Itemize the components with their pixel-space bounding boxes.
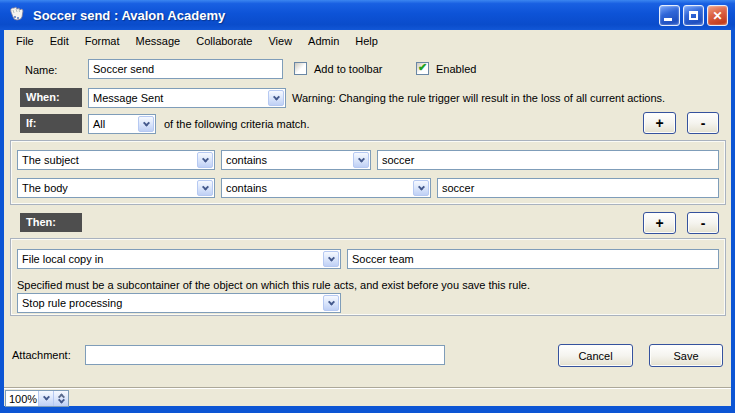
criterion-field-value: The subject bbox=[18, 154, 197, 166]
if-section-label: If: bbox=[20, 114, 82, 133]
chevron-down-icon[interactable] bbox=[268, 90, 284, 106]
chevron-glyph bbox=[142, 119, 149, 126]
action-type-select[interactable]: File local copy in bbox=[17, 249, 341, 269]
minimize-icon[interactable] bbox=[659, 5, 680, 26]
action-target-input[interactable] bbox=[347, 249, 719, 269]
attachment-input[interactable] bbox=[85, 345, 445, 365]
criteria-groupbox: The subject contains The body contains bbox=[10, 140, 726, 205]
when-trigger-select[interactable]: Message Sent bbox=[88, 88, 286, 108]
enabled-checkbox[interactable]: ✔ bbox=[416, 62, 429, 75]
chevron-down-icon[interactable] bbox=[138, 116, 154, 132]
second-action-value: Stop rule processing bbox=[18, 297, 323, 309]
attachment-label: Attachment: bbox=[12, 349, 71, 361]
titlebar[interactable]: Soccer send : Avalon Academy ✕ bbox=[0, 0, 735, 30]
criterion-field-value: The body bbox=[18, 182, 197, 194]
menu-collaborate[interactable]: Collaborate bbox=[188, 32, 260, 50]
chevron-glyph bbox=[417, 183, 424, 190]
if-add-criterion-button[interactable]: + bbox=[643, 112, 676, 134]
enabled-check-glyph: ✔ bbox=[418, 62, 427, 73]
zoom-spinner[interactable] bbox=[53, 391, 68, 406]
criterion-field-select[interactable]: The subject bbox=[17, 150, 215, 170]
when-warning-text: Warning: Changing the rule trigger will … bbox=[292, 92, 665, 104]
zoom-control: 100% bbox=[5, 390, 69, 407]
chevron-glyph bbox=[201, 183, 208, 190]
save-button[interactable]: Save bbox=[649, 344, 723, 367]
criterion-value-input[interactable] bbox=[437, 178, 719, 198]
enabled-label: Enabled bbox=[436, 63, 476, 75]
add-to-toolbar-label: Add to toolbar bbox=[314, 63, 383, 75]
then-section-label: Then: bbox=[20, 213, 82, 232]
actions-groupbox: File local copy in Specified must be a s… bbox=[10, 238, 726, 316]
chevron-glyph bbox=[357, 155, 364, 162]
menu-message[interactable]: Message bbox=[128, 32, 189, 50]
chevron-down-icon[interactable] bbox=[197, 180, 213, 196]
zoom-chevron-down-icon[interactable] bbox=[38, 391, 53, 406]
chevron-glyph bbox=[201, 155, 208, 162]
when-section-label: When: bbox=[20, 88, 82, 107]
criterion-operator-value: contains bbox=[222, 182, 413, 194]
glove-app-icon bbox=[7, 5, 27, 25]
criterion-value-input[interactable] bbox=[377, 150, 719, 170]
action-note-text: Specified must be a subcontainer of the … bbox=[17, 279, 530, 291]
if-suffix-text: of the following criteria match. bbox=[164, 118, 310, 130]
chevron-down-icon[interactable] bbox=[323, 251, 339, 267]
menu-admin[interactable]: Admin bbox=[300, 32, 347, 50]
close-glyph: ✕ bbox=[712, 10, 722, 22]
maximize-icon[interactable] bbox=[683, 5, 704, 26]
menu-help[interactable]: Help bbox=[347, 32, 386, 50]
chevron-down-icon[interactable] bbox=[197, 152, 213, 168]
add-to-toolbar-checkbox[interactable] bbox=[294, 62, 307, 75]
then-add-action-button[interactable]: + bbox=[643, 212, 676, 234]
menubar: File Edit Format Message Collaborate Vie… bbox=[4, 30, 731, 52]
chevron-glyph bbox=[327, 254, 334, 261]
chevron-down-icon[interactable] bbox=[323, 295, 339, 311]
statusbar-divider bbox=[4, 387, 731, 389]
if-match-value: All bbox=[89, 118, 138, 130]
chevron-glyph bbox=[327, 298, 334, 305]
criterion-operator-select[interactable]: contains bbox=[221, 178, 431, 198]
minimize-glyph bbox=[664, 18, 672, 21]
chevron-down-icon[interactable] bbox=[353, 152, 369, 168]
if-match-select[interactable]: All bbox=[88, 114, 156, 134]
criterion-operator-value: contains bbox=[222, 154, 353, 166]
chevron-glyph bbox=[272, 93, 279, 100]
second-action-select[interactable]: Stop rule processing bbox=[17, 293, 341, 313]
name-label: Name: bbox=[25, 64, 57, 76]
criterion-field-select[interactable]: The body bbox=[17, 178, 215, 198]
menu-file[interactable]: File bbox=[8, 32, 42, 50]
close-icon[interactable]: ✕ bbox=[707, 5, 728, 26]
chevron-down-icon bbox=[57, 397, 64, 404]
cancel-button[interactable]: Cancel bbox=[558, 344, 633, 367]
action-type-value: File local copy in bbox=[18, 253, 323, 265]
menu-edit[interactable]: Edit bbox=[42, 32, 77, 50]
criterion-operator-select[interactable]: contains bbox=[221, 150, 371, 170]
name-input[interactable] bbox=[88, 59, 283, 79]
window-title: Soccer send : Avalon Academy bbox=[33, 8, 225, 23]
window-content: File Edit Format Message Collaborate Vie… bbox=[4, 30, 731, 406]
then-remove-action-button[interactable]: - bbox=[687, 212, 719, 234]
maximize-glyph bbox=[689, 11, 698, 20]
menu-format[interactable]: Format bbox=[77, 32, 128, 50]
zoom-level-value: 100% bbox=[6, 391, 38, 406]
chevron-glyph bbox=[42, 394, 49, 401]
menu-view[interactable]: View bbox=[260, 32, 300, 50]
rule-editor-window: Soccer send : Avalon Academy ✕ File Edit… bbox=[0, 0, 735, 413]
if-remove-criterion-button[interactable]: - bbox=[687, 112, 719, 134]
when-trigger-value: Message Sent bbox=[89, 92, 268, 104]
chevron-down-icon[interactable] bbox=[413, 180, 429, 196]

# TASK REQUIREMENTS
When you output the entries, keep each line exactly as it is and leave out any pictures.

# THE COMPLETED TASK
Itemize the components with their pixel-space bounding boxes.
criterion-field-value: The subject bbox=[18, 154, 197, 166]
if-section-label: If: bbox=[20, 114, 82, 133]
chevron-down-icon[interactable] bbox=[268, 90, 284, 106]
chevron-glyph bbox=[142, 119, 149, 126]
action-type-select[interactable]: File local copy in bbox=[17, 249, 341, 269]
minimize-icon[interactable] bbox=[659, 5, 680, 26]
action-target-input[interactable] bbox=[347, 249, 719, 269]
attachment-input[interactable] bbox=[85, 345, 445, 365]
criteria-groupbox: The subject contains The body contains bbox=[10, 140, 726, 205]
when-trigger-select[interactable]: Message Sent bbox=[88, 88, 286, 108]
enabled-checkbox[interactable]: ✔ bbox=[416, 62, 429, 75]
chevron-down-icon[interactable] bbox=[138, 116, 154, 132]
second-action-value: Stop rule processing bbox=[18, 297, 323, 309]
attachment-label: Attachment: bbox=[12, 349, 71, 361]
titlebar[interactable]: Soccer send : Avalon Academy ✕ bbox=[0, 0, 735, 30]
criterion-field-value: The body bbox=[18, 182, 197, 194]
menu-collaborate[interactable]: Collaborate bbox=[188, 32, 260, 50]
chevron-glyph bbox=[417, 183, 424, 190]
if-add-criterion-button[interactable]: + bbox=[643, 112, 676, 134]
enabled-check-glyph: ✔ bbox=[418, 62, 427, 73]
zoom-spinner[interactable] bbox=[53, 391, 68, 406]
criterion-field-select[interactable]: The subject bbox=[17, 150, 215, 170]
when-warning-text: Warning: Changing the rule trigger will … bbox=[292, 92, 665, 104]
zoom-control: 100% bbox=[5, 390, 69, 407]
chevron-glyph bbox=[201, 183, 208, 190]
save-button[interactable]: Save bbox=[649, 344, 723, 367]
criterion-value-input[interactable] bbox=[437, 178, 719, 198]
enabled-label: Enabled bbox=[436, 63, 476, 75]
add-to-toolbar-label: Add to toolbar bbox=[314, 63, 383, 75]
then-section-label: Then: bbox=[20, 213, 82, 232]
actions-groupbox: File local copy in Specified must be a s… bbox=[10, 238, 726, 316]
chevron-glyph bbox=[357, 155, 364, 162]
menu-message[interactable]: Message bbox=[128, 32, 189, 50]
chevron-down-icon[interactable] bbox=[197, 180, 213, 196]
zoom-chevron-down-icon[interactable] bbox=[38, 391, 53, 406]
chevron-glyph bbox=[201, 155, 208, 162]
when-section-label: When: bbox=[20, 88, 82, 107]
criterion-operator-value: contains bbox=[222, 182, 413, 194]
glove-app-icon bbox=[7, 5, 27, 25]
criterion-value-input[interactable] bbox=[377, 150, 719, 170]
action-note-text: Specified must be a subcontainer of the … bbox=[17, 279, 530, 291]
if-suffix-text: of the following criteria match. bbox=[164, 118, 310, 130]
chevron-down-icon[interactable] bbox=[323, 251, 339, 267]
menu-admin[interactable]: Admin bbox=[300, 32, 347, 50]
close-glyph: ✕ bbox=[712, 10, 722, 22]
maximize-icon[interactable] bbox=[683, 5, 704, 26]
menu-help[interactable]: Help bbox=[347, 32, 386, 50]
chevron-down-icon[interactable] bbox=[197, 152, 213, 168]
add-to-toolbar-checkbox[interactable] bbox=[294, 62, 307, 75]
then-add-action-button[interactable]: + bbox=[643, 212, 676, 234]
menubar: File Edit Format Message Collaborate Vie… bbox=[4, 30, 731, 52]
chevron-glyph bbox=[327, 254, 334, 261]
chevron-down-icon[interactable] bbox=[323, 295, 339, 311]
statusbar-divider bbox=[4, 387, 731, 389]
if-match-value: All bbox=[89, 118, 138, 130]
chevron-glyph bbox=[327, 298, 334, 305]
criterion-operator-select[interactable]: contains bbox=[221, 178, 431, 198]
minimize-glyph bbox=[664, 18, 672, 21]
chevron-down-icon[interactable] bbox=[353, 152, 369, 168]
if-match-select[interactable]: All bbox=[88, 114, 156, 134]
criterion-operator-value: contains bbox=[222, 154, 353, 166]
chevron-glyph bbox=[272, 93, 279, 100]
second-action-select[interactable]: Stop rule processing bbox=[17, 293, 341, 313]
name-label: Name: bbox=[25, 64, 57, 76]
criterion-field-select[interactable]: The body bbox=[17, 178, 215, 198]
menu-file[interactable]: File bbox=[8, 32, 42, 50]
close-icon[interactable]: ✕ bbox=[707, 5, 728, 26]
chevron-down-icon bbox=[57, 397, 64, 404]
cancel-button[interactable]: Cancel bbox=[558, 344, 633, 367]
action-type-value: File local copy in bbox=[18, 253, 323, 265]
menu-edit[interactable]: Edit bbox=[42, 32, 77, 50]
criterion-operator-select[interactable]: contains bbox=[221, 150, 371, 170]
name-input[interactable] bbox=[88, 59, 283, 79]
window-title: Soccer send : Avalon Academy bbox=[33, 8, 225, 23]
window-content: File Edit Format Message Collaborate Vie… bbox=[4, 30, 731, 406]
then-remove-action-button[interactable]: - bbox=[687, 212, 719, 234]
maximize-glyph bbox=[689, 11, 698, 20]
menu-format[interactable]: Format bbox=[77, 32, 128, 50]
zoom-level-value: 100% bbox=[6, 391, 38, 406]
chevron-glyph bbox=[42, 394, 49, 401]
menu-view[interactable]: View bbox=[260, 32, 300, 50]
rule-editor-window: Soccer send : Avalon Academy ✕ File Edit… bbox=[0, 0, 735, 413]
if-remove-criterion-button[interactable]: - bbox=[687, 112, 719, 134]
when-trigger-value: Message Sent bbox=[89, 92, 268, 104]
chevron-down-icon[interactable] bbox=[413, 180, 429, 196]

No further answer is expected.